Consumer behaviour has become an integral part of strategic market planning. The belief that ethics and social responsibility should also be integral components of every marketing decision is embodied in societal marketing concept.
Importance of Consumer behaviour
(i) The study of consumer behaviour enables us to become a better consumer. It will help consumer to take more precise consumption related decisions.
(ii) It helps marketers to understand consumer buying behaviour and make better marketing decisions.
(iii) The size of the consumer market is constantly expanding and their preferences were also changing and becoming highly diversified. So without studying it, marketers cannot predict the future of their business.
Marketing managers regarded consumer behaviour discipline as an applied marketing science, if they could predict consumer behaviour, they could influence it. This approach has come to be known as positivism and the consumer researcher who are primarily concerned with predicting consumer behaviour are known as positivists.

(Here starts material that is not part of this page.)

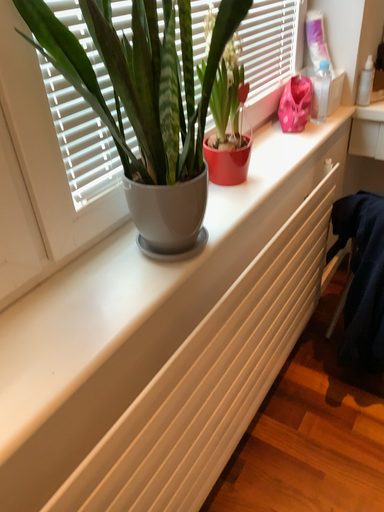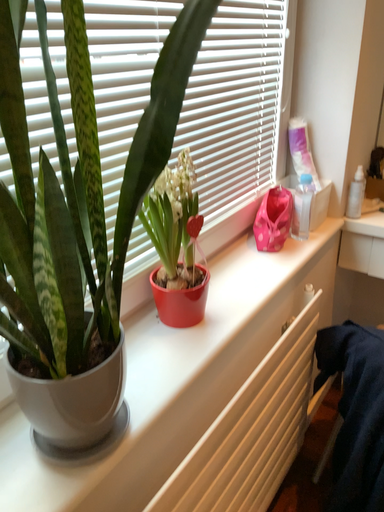 Question: How did the camera likely rotate when shooting the video?

Choices:
 (A) rotated downward
 (B) rotated upward

Answer: (B) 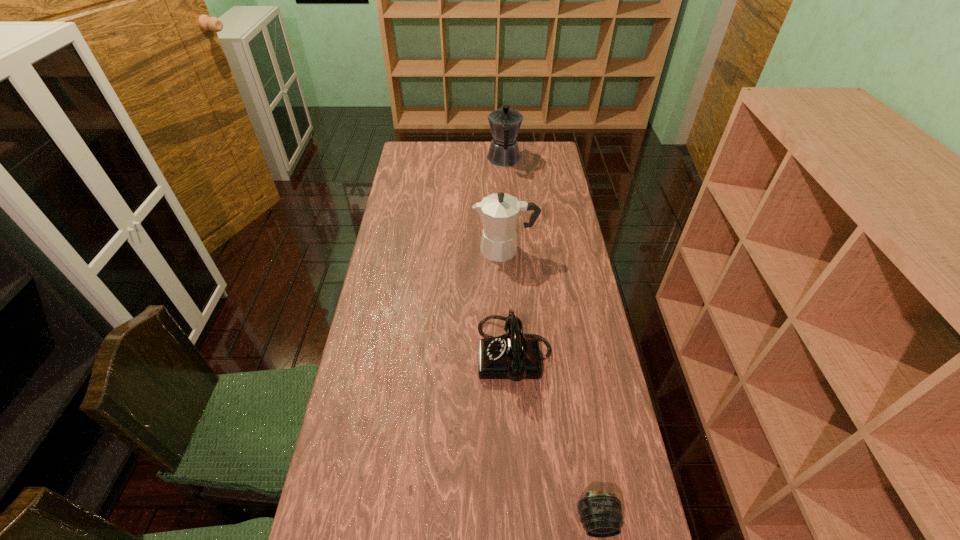 Identify the location of the farthest object. The height and width of the screenshot is (540, 960). (505, 123).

As the marketing research began to study the buying behaviour of consumers, they soon realized that many consumers rebelled at using the identical products everyone else used, for example in case of purchase of house, interiors, car, and dress material etc. people prefers unique products. Consumer preferred differential products that they felt reflected their own special needs, personalities and lifestyles.
To meet the need of consumers, marketers adopt market segmentation policy. They use promotional techniques to vary the image of their products so that they would be perceived as better fulfilling the specific needs of certain target segments.
Other reasons for the development of consumer behaviour includes the rate of new product development, growth of consumer movement, public policy concerns, environmental concerns and the growth of both nonprofit marketing and international marketing.